Intrusion Detection and Prevention (IDS/IPS)

We would Be Happy To Assist You

An Intrusion Prevention System (IPS) is a network security/threat prevention technology that examines network traffic flows to detect and prevent vulnerability exploits.

It helps an organization identify malicious traffic and proactively blocks it from entering their network. Products using IPS technology can be deployed in-line to monitor incoming traffic and inspect that traffic for vulnerabilities and exploits. 

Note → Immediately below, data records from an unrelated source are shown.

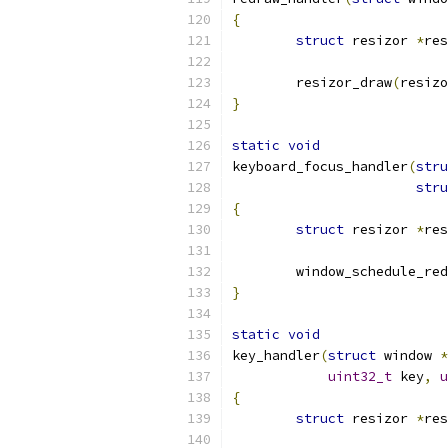
{
struct
 resizor 
*
res
	resizor_draw
(
resizo
}
static
void
keyboard_focus_handler
(
stru
stru
{
struct
 resizor 
*
res
	window_schedule_re
}
static
void
key_handler
(
struct
 window 
*
uint32_t
 key
,
u
{
struct
 resizor 
*
res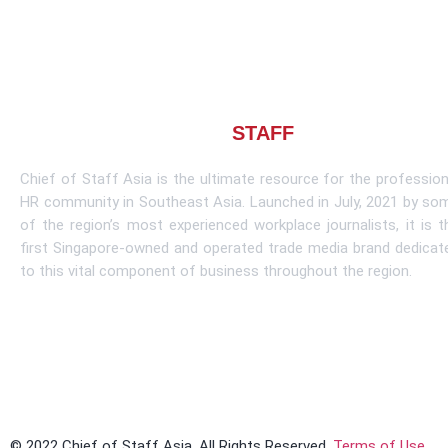
About CHIEF OF
STAFF
ASIA
Chief of Staff Asia is the ultimate resource for the profession
HR community in Southeast Asia. Launched in July, 2021 by so
of the region’s most experienced workplace journalists, it is t
first Singapore-owned and operated trade media brand dedicat
to this vital component of business throughout the region.
Learn More
© 2022 Chief of Staff Asia. All Rights Reserved.
Terms of Use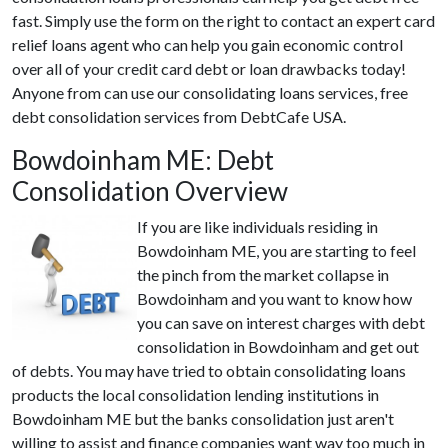
fast. Simply use the form on the right to contact an expert card
relief loans agent who can help you gain economic control
over all of your credit card debt or loan drawbacks today!
Anyone from can use our consolidating loans services, free
debt consolidation services from DebtCafe USA.
Bowdoinham ME: Debt
Consolidation Overview
If you are like individuals residing in
Bowdoinham ME, you are starting to feel
the pinch from the market collapse in
Bowdoinham and you want to know how
you can save on interest charges with debt
consolidation in Bowdoinham and get out
of debts. You may have tried to obtain consolidating loans
products the local consolidation lending institutions in
Bowdoinham ME but the banks consolidation just aren't
willing to assist and finance companies want way too much in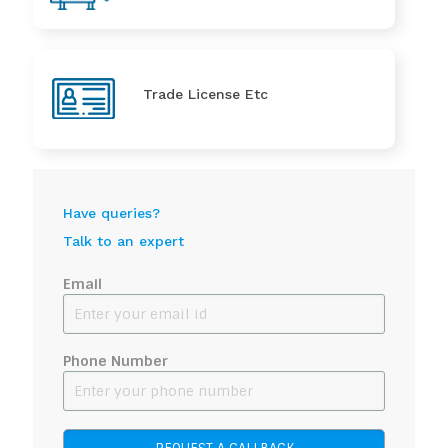
Trade License Etc
Have queries?
Talk to an expert
Email
Phone Number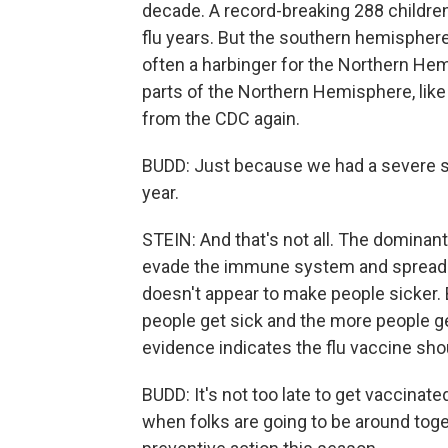
decade. A record-breaking 288 children
flu years. But the southern hemisphere 
often a harbinger for the Northern Hemis
parts of the Northern Hemisphere, like t
from the CDC again.
BUDD: Just because we had a severe se
year.
STEIN: And that's not all. The dominant 
evade the immune system and spread m
doesn't appear to make people sicker. 
people get sick and the more people get
evidence indicates the flu vaccine shou
BUDD: It's not too late to get vaccinate
when folks are going to be around tog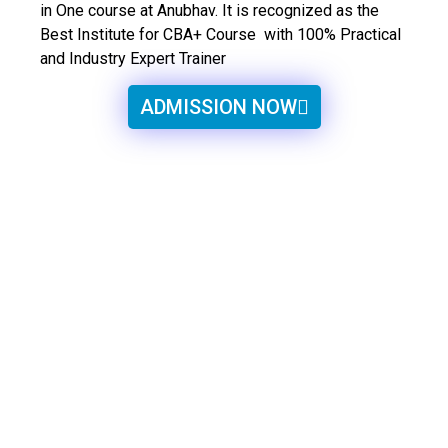
in One course at Anubhav. It is recognized as the
Best Institute for CBA+ Course with 100% Practical
and Industry Expert Trainer
ADMISSION NOW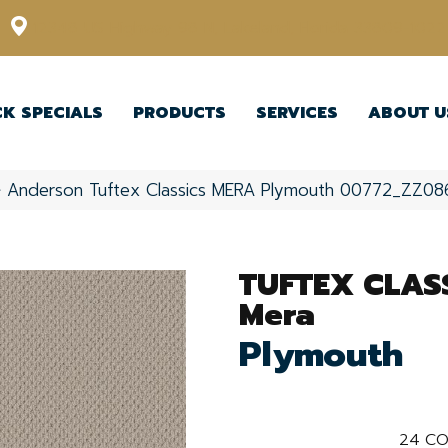
12348 US Highway 98 N, Lakeland, Florida 33809-1022
CK SPECIALS
PRODUCTS
SERVICES
ABOUT U
»
Anderson Tuftex Classics MERA Plymouth 00772_ZZ08
TUFTEX CLAS
Mera
Plymouth
24
CO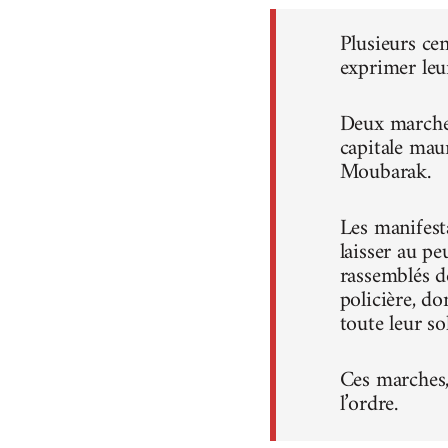
Plusieurs ce
exprimer leu
Deux marches
capitale mau
Moubarak.
Les manifest
laisser au pe
rassemblés d
policière, do
toute leur sol
Ces marches, 
l’ordre.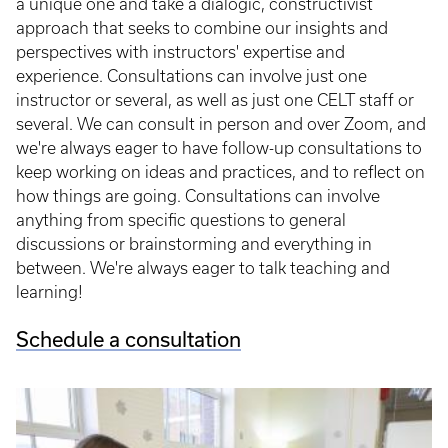
a unique one and take a dialogic, constructivist
approach that seeks to combine our insights and
perspectives with instructors' expertise and
experience. Consultations can involve just one
instructor or several, as well as just one CELT staff or
several. We can consult in person and over Zoom, and
we're always eager to have follow-up consultations to
keep working on ideas and practices, and to reflect on
how things are going. Consultations can involve
anything from specific questions to general
discussions or brainstorming and everything in
between. We're always eager to talk teaching and
learning!
Schedule a consultation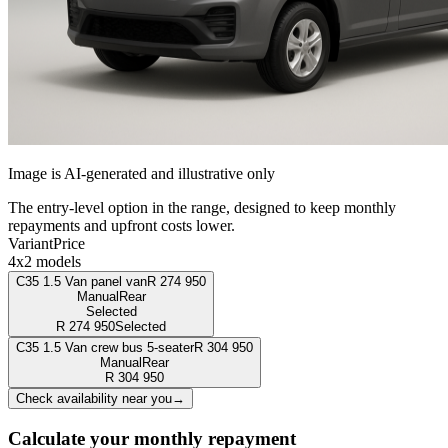
Image is AI-generated and illustrative only
The entry-level option in the range, designed to keep monthly
repayments and upfront costs lower.
Variant
Price
4x2 models
C35 1.5 Van panel van
R
274 950
Manual
Rear
Selected
R
274 950
Selected
C35 1.5 Van crew bus 5-seater
R
304 950
Manual
Rear
R
304 950
Check availability near you
→
Calculate your monthly repayment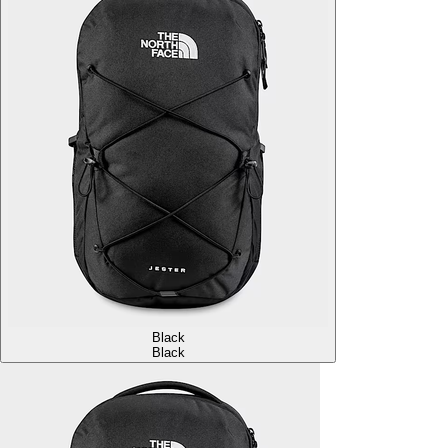
Black
Black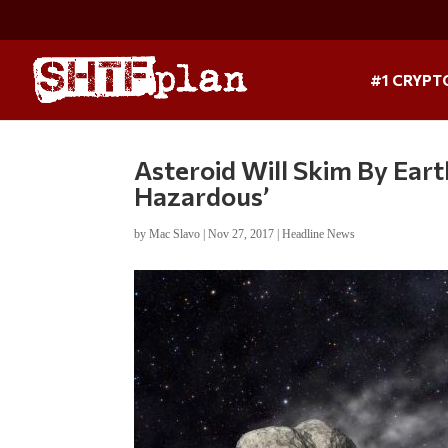
#1 CRYPT
Asteroid Will Skim By Earth
Hazardous’
by
Mac Slavo
|
Nov 27, 2017
|
Headline News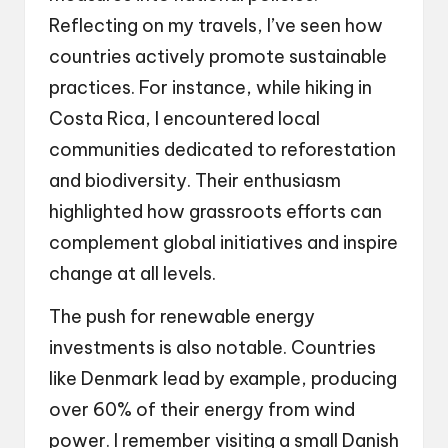
Reflecting on my travels, I’ve seen how
countries actively promote sustainable
practices. For instance, while hiking in
Costa Rica, I encountered local
communities dedicated to reforestation
and biodiversity. Their enthusiasm
highlighted how grassroots efforts can
complement global initiatives and inspire
change at all levels.
The push for renewable energy
investments is also notable. Countries
like Denmark lead by example, producing
over 60% of their energy from wind
power. I remember visiting a small Danish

Typically, these  employ signature-based detection or statistical anomaly-based detection to identify malicious activity.

Signature-based detection is based on a dictionary of uniquely identifiable patterns (or signatures) in the code of each exploit. As an exploit is discovered, its signature is recorded and stored in a continuously growing dictionary of signatures. Signature detection for IPS breaks down into two types:

1.Exploit-facing signatures identify individual exploits by triggering on the unique patterns of a particular exploit attempt. The IPS can identify specific exploits by finding a match with an exploit-facing signature in the traffic stream
2. Vulnerability-facing signatures are broader signatures that target the underlying vulnerability in the system that is being targeted. These signatures allow networks to be protected from variants of an exploit that may not have been directly observed in the wild, but also raise the risk of false positives.

Statistical anomaly detection takes samples of network traffic at random and compares them to a pre-calculated baseline performance level. When the sample of network traffic activity is outside the parameters of baseline performance, the IPS takes action to handle the situation.